Our first response was how small the rooms were. A helpful guide (Lady in Waiting) explained it had been a seventeenth century merchant’s house before it became a royal retreat, so a country cottage rather than a Sandringham or Balmoral. On the edge of Kew Gardens with the river beyond and about-to-be gentrified Brentford on the north bank it still has a feel of the country, even to Suffolk senses.
We had explored the palace gardens first: part of the total Kew experience but in its intimate relationship to the palace complementary rather than subsumed. Herbs and culinary plants to one side, medicinal plants beyond, and then a formal garden with box hedging and tulips, each was a delight. The scale of the gardens should in a sense have prepared us for the interior, which was only domestic in the private spaces. The music room and the dining room were as a Jane Austen scene designer would expect.

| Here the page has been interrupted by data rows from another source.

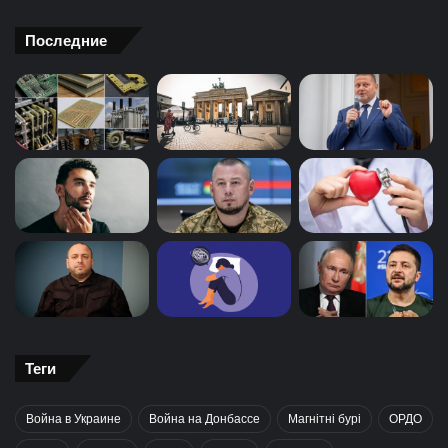
Последние
Теги
Война в Украине
Война на Донбассе
Магнітні бурі
ОРДО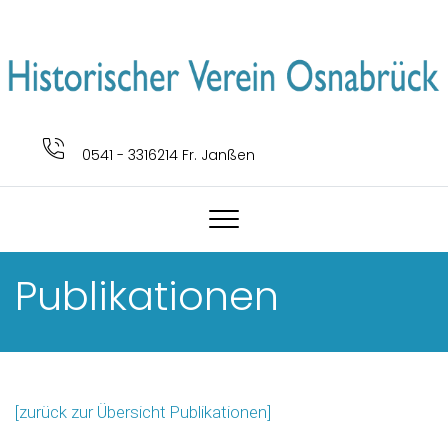
0541 - 3316214 Fr. Janßen
Publikationen
[zurück zur Übersicht Publikationen]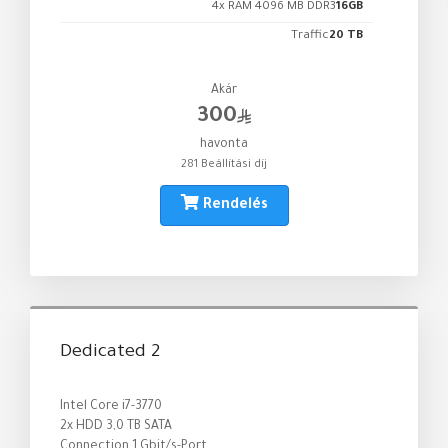
4x RAM 4096 MB DDR3
16GB
Traffic
20 TB
Akár
300
havonta
281 Beállítási díj
Rendelés
Dedicated 2
Intel Core i7-3770
2x HDD 3,0 TB SATA
Connection 1 Gbit/s-Port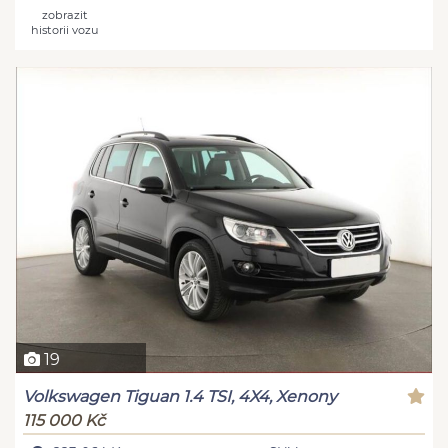
zobrazit
historii vozu
19
Volkswagen Tiguan 1.4 TSI, 4X4, Xenony
115 000 Kč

There are guides in period costume and character in many places about the palace. A twenty-first century computer presentation is also available to add to information they provide, and some rooms have audio-visual presentations too, though none of it is obtrusive.
Furniture that was part of the household during George III’s illness, and the bedroom of Queen Charlotte with the chair in which she died, render a personal or poignant aspect of the experience. So too do the poky rooms where the unmarried princesses spent much of their time in the “nunnery”.
On the other side, drawings from nature show by one of the princesses and some scurrilous Gillray cartoons show that life wasn’t always governed by the sickbed or the classroom. Though we didn’t visit there was the Cottage nearby, where the royal family would go for picnics.
Nobody I imagine visits Kew only for the Palace or the Cottage, but they are by no means merely adjuncts. The palace especially is as entire in itself as is the archive and research centre, and not on any account to be missed.